• [Work instruction] Please report how many lines in the records below contain the word "Convection", and give nothing else.

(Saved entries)
● ● ● ●
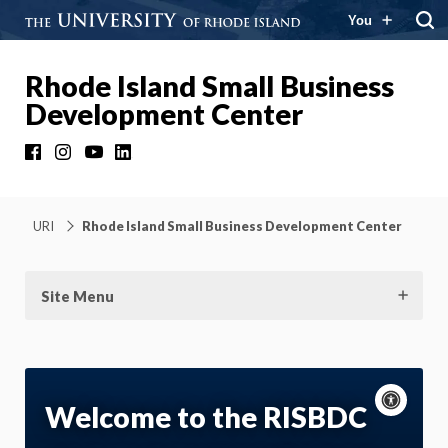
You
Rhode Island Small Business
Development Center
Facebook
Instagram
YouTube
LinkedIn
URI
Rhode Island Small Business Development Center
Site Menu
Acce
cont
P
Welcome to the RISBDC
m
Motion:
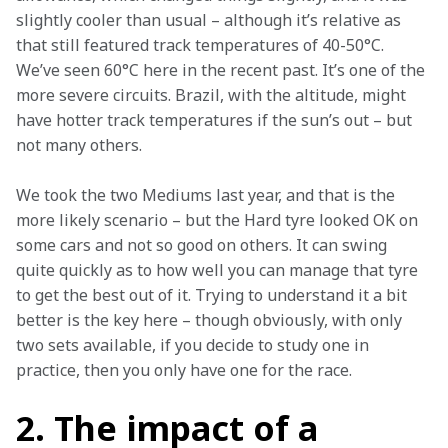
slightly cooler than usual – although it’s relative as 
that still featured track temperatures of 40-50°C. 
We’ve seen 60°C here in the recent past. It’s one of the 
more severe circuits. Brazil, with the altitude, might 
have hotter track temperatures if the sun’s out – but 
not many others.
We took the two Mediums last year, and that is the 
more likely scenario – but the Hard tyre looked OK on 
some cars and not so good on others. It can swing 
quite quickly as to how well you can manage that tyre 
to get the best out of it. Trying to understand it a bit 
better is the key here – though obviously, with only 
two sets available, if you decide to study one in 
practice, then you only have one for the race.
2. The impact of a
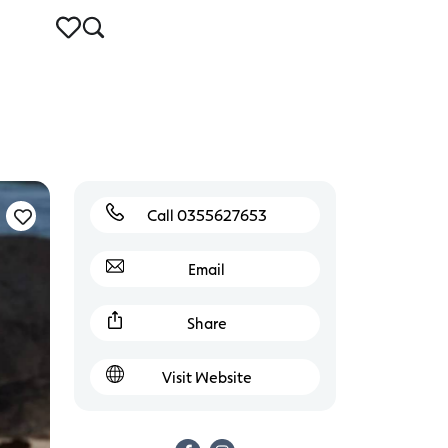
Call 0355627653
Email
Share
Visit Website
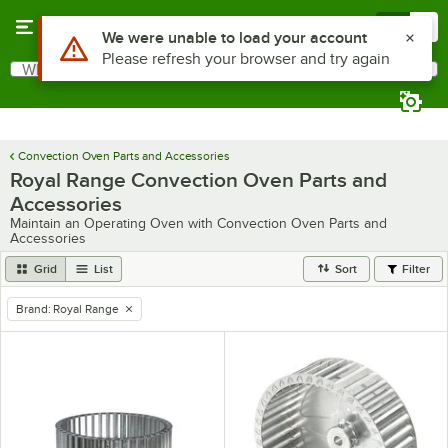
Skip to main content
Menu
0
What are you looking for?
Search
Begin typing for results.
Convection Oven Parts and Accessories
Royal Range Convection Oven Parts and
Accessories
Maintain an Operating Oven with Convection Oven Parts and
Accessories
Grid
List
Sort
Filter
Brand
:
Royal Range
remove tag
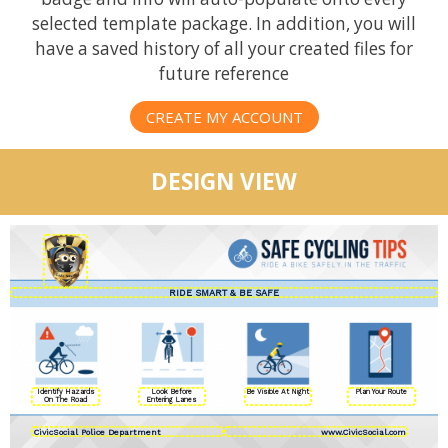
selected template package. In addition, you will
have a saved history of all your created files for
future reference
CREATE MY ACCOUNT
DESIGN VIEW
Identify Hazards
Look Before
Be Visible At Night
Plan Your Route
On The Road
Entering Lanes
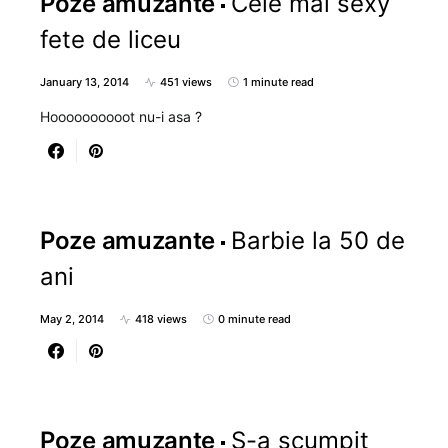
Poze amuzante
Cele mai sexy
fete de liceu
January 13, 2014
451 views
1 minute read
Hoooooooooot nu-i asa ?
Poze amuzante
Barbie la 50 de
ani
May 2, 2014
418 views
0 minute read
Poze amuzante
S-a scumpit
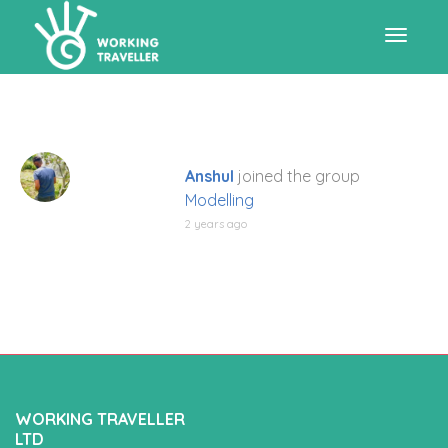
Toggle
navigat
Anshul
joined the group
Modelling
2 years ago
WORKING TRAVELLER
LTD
● ● ● ●
• [Worked solution] 3